Babamlardan döneli beş gün olmuştu. O günden beri Jisung ve Seungmin'in arası anlayamadığım bir şekilde düzelmiş ve açık açık flört ediyorlardı. Aralarındaki sorunu çözmelerine sevinsem de hala ikisi arasındaki kavga gürültü bitmemişti. Flörtleşmeyi bile birbirine sataşma üzerine yapıyorlardı.
Bizim için ise daha iyi olmuştu. Seungminle evleri değiştirmiştik, Seungmin bizde ben de onlarda kalıyordum. Her gün ev değiştirmek yerine böylesi daha iyi olmuştu.
Çalan kapı sesiyle ellerimi durulayıp köpüklediğim tavayı durulamakta olan sevgilimin dudağına öpücük kondurarak kapıyı açmaya gittim.
Kapının önünde gördüğüm Changbin hyungla beklemediğim için şaşkınlığımı gizleyerek " hoş geldin hyung" dedim.
" hoş buldum felix. Çat kapı geldim ama içeri girebilir miyim?"
" tabi geç hyung" kapının önünden çekilip geçmesi için yol verdim.
" kim geldi?" Merakla üstündeki mutfak önlüğüyle salona giren sevgilimi gören Changbin hyung kahkaha attı.
" ben geldim" elini kaldırıp salladı " bu halin ne? çok tatlı olmuşsun sen" eliyle yanaklarını sıkıyormuş gibi yaptığında Minho yüzünü buruşturdu.
" hoş geldin, tatlı yerine yakışıklı, çekici, karizmatik gibi hitaplar kullanalım lütfen hyung"
Changbin hyung " tamam peri çocuğunun önünde seni kırmayacağım, en yakışıklı ve karizmatik sensin" göz kırptığında Minho gülümsedi.
" Jeongin hyung nasıl?" Hyungu görmeyeli uzun zaman olmuştu.
" iyi iyi, işte o da aslında ben de işteydim bugünkü randevularım son anda ertelendi. Bugünümü dünyanın en yakışıklı erkeğine ayırmak istedim. Tabi bir işiniz yoksa" Minhonun hevesle büyüyen gözleri ve yerinde zıplamasıyla Changbin hyung göz kırptı.
" hyung! Hyung çok isterim. Nereye gideceğiz? Hemen gidip hazırlanayım, geç kalmayalım." Yerinde zıplarken söyledikleriyle tatlılığına kıkırdadım.
" Peri çocuk, sen de hazırlan çabuk ol!"" en son kalabalık bir ortamda bulundun pub'a gitmiştin ve bir sıkıntı olmadı. Bunu biraz daha ilerletmek istiyorum. Çok güzel ilerledin o yüzden bugünümüzü kalabalık bir ortamda geçirelim istiyorum olur mu?"

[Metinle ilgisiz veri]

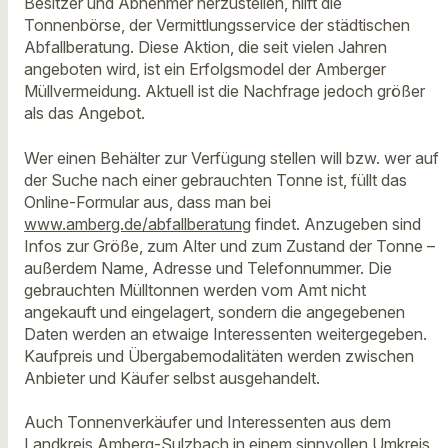
Besitzer und Abnehmer herzustellen, hilft die
Tonnenbörse, der Vermittlungsservice der städtischen
Abfallberatung. Diese Aktion, die seit vielen Jahren
angeboten wird, ist ein Erfolgsmodel der Amberger
Müllvermeidung. Aktuell ist die Nachfrage jedoch größer
als das Angebot.
Wer einen Behälter zur Verfügung stellen will bzw. wer auf
der Suche nach einer gebrauchten Tonne ist, füllt das
Online-Formular aus, dass man bei
www.amberg.de/abfallberatung
findet. Anzugeben sind
Infos zur Größe, zum Alter und zum Zustand der Tonne –
außerdem Name, Adresse und Telefonnummer. Die
gebrauchten Mülltonnen werden vom Amt nicht
angekauft und eingelagert, sondern die angegebenen
Daten werden an etwaige Interessenten weitergegeben.
Kaufpreis und Übergabemodalitäten werden zwischen
Anbieter und Käufer selbst ausgehandelt.
Auch Tonnenverkäufer und Interessenten aus dem
Landkreis Amberg-Sulzbach in einem sinnvollen Umkreis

Minho gözleri ışıldayarak hyungu izliyordu, hyung onun için örnek aldığı kişiydi ve mükemmel biriydi onun için. Sürekli seansta ve evlerde buluştukları için bu teklifle gelen hyung onu çok mutlu etmişti.
Hevesle kafasını salladı " olur, nereye gideceğiz?"
" gelirken yeni çıkmış bir grup gördüm yolda. birkaç saat sonra konserleri olacakmış, gitmek ister misiniz? Bir anda olduğu için önceden bildiğiniz bir gruba bilet alamadım"
" sorun değil hyung, zaten bildiğim bir grup yok. Böyle daha iyiymiş" minhonun dediklerine ben de kafamı salladım.
" tamam gidin hazırlanın, önceden yemek yeriz bir yerlerde"
Minhoyla odamıza gidip hemen hazırlandık ve hyungun arabasıyla konser alanının yakınlarında olan bir self servis sandviççide oturduk.
Herkes yiyeceği menüye karar verdiğinde siparişi vermek için ayağa kalktığımda Changbin hyungun elleri koluma sarıldı ve beni kendine çekerek geri oturttu.
Hyungun kollarımdaki ellerine kaşlarını çatarak bakan Minho " ne oldu hyung?" Dedi.
Hyung, Minhonun bu rahatsız surat ifadesine gülümsedi. Elini kolumdan çekti ve yanına çektiği bedenimi kolunun altına aldı. " sakin ol bebeğim, felix de senin gibi kardeşim" Minhonun rahatsız ifadesi silinmemiş aksine gözleri de kısılmıştı.